How much carbon does it take to keep Ben Bernanke alive?
Everyone seems to be worried about Bitcoin’s carbon footprint lately. Last week, an article on Quartz claimed that Bitcoin miners are spending $17 million per day on electricity in order to reap $4.4 million worth of bitcoins. And Yesterday, Pando Daily ran a piece that ominously warned about Bitcoin’s carbon footprint.
One problem with both of these pieces is that they seem to rely on electricity consumption estimates from blockchain.info. While this site is great for getting stats about the Bitcoin network, it’s not such a great site for estimating electricity consumption. Blockchain.info clearly states that it is using an estimate of 650 Watts per gigahash [per second, I assume] in its electricity calculations. While this may have been a good estimate of the efficiency of the Bitcoin network when the page was first created, the network has become much more efficient since then. Archive.org shows that the 650W/GH/s figure was used on the earliest cached copy of the page, from December 2, 2011; yes, that is over two years ago.

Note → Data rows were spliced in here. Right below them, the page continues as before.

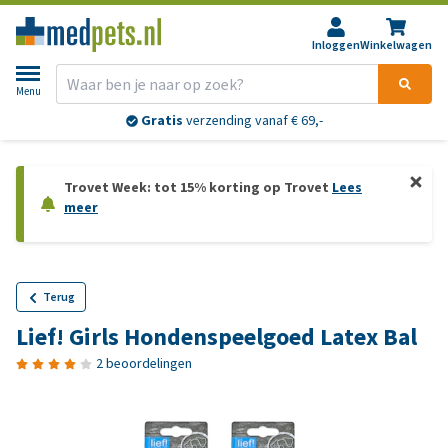
Inloggen
Winkelwagen
Menu
Gratis
verzending vanaf € 69,-
Trovet Week: tot 15% korting op Trovet
Lees
meer
Terug
Lief! Girls Hondenspeelgoed Latex Bal
2 beoordelingen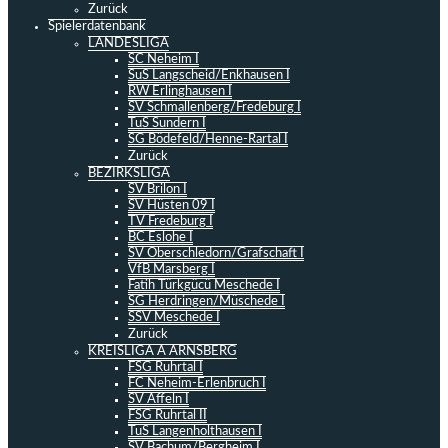
Zurück
Spielerdatenbank
LANDESLIGA
SC Neheim I
SuS Langscheid/Enkhausen I
RW Erlinghausen I
SV Schmallenberg/Fredeburg I
TuS Sundern I
SG Bödefeld/Henne-Rartal I
Zurück
BEZIRKSLIGA
SV Brilon I
SV Hüsten 09 I
TV Fredeburg I
BC Eslohe I
SV Oberschledorn/Grafschaft I
VfB Marsberg I
Fatih Türkgücü Meschede I
SG Herdringen/Müschede I
SSV Meschede I
Zurück
KREISLIGA A ARNSBERG
FSG Ruhrtal I
FC Neheim-Erlenbruch I
SV Affeln I
FSG Ruhrtal II
TuS Langenholthausen I
SV Bachum/Bergheim I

Furthermore, we can use data from current-generation mining hardware to see how absurd the 650W/GH/s number is. In recent months, the Bitcoin network has mostly switched to application-specific integrated circuits, or ASICs. These devices are much more efficient at mining than previous generations of hardware. A look at this table of mining hardware shows that ASICs all seem to mine at less than 10W/GH/s. Some discontinued models seem to mine as efficiently as 2W/GH/s, and some models that are shipping next year will use less than 0.5W/GH/s. Not everyone in the Bitcoin network is using the latest-generation models of ASICs, and of course botnet mining is based on stealing electricity, so it’s not likely that the network averages 2W/GH/s or less. Nevertheless, it seems that the electricity estimates that these articles are based on may be off by a factor of close to 100.
Furthermore, we should always ask “compared to what?” Yes, the Bitcoin network uses a lot of electricity, but the computations that use this electricity are used to clear transactions, move money around the blockchain, increment the money supply, etc. In order to make a fair comparison to non-cryptocurrency payment systems, we need to ask how many resources (and how much carbon) is used to keep those systems going. And I think the answer is quite a lot. Banks, too, use computers, sometimes ancient ones, to process transactions. Furthermore, humans use a lot of carbon. Since our financial system uses a lot more human intervention than Bitcoin, much of those humans' carbon use is due to the financial system. (Another way to put this is that if we all switched to cryptocurrency, those humans would get other jobs and produce other social benefits in exchange for the carbon used to keep them alive.) And there are of course costs of physically moving cash around, for example on armored trucks.
The relevant calculations are admittedly difficult, but it seems quite possible to me, when all is accounted for, that Bitcoin is the green alternative to Federal Reserve Notes. Cryptoanarchy and the environment don’t have to be enemies.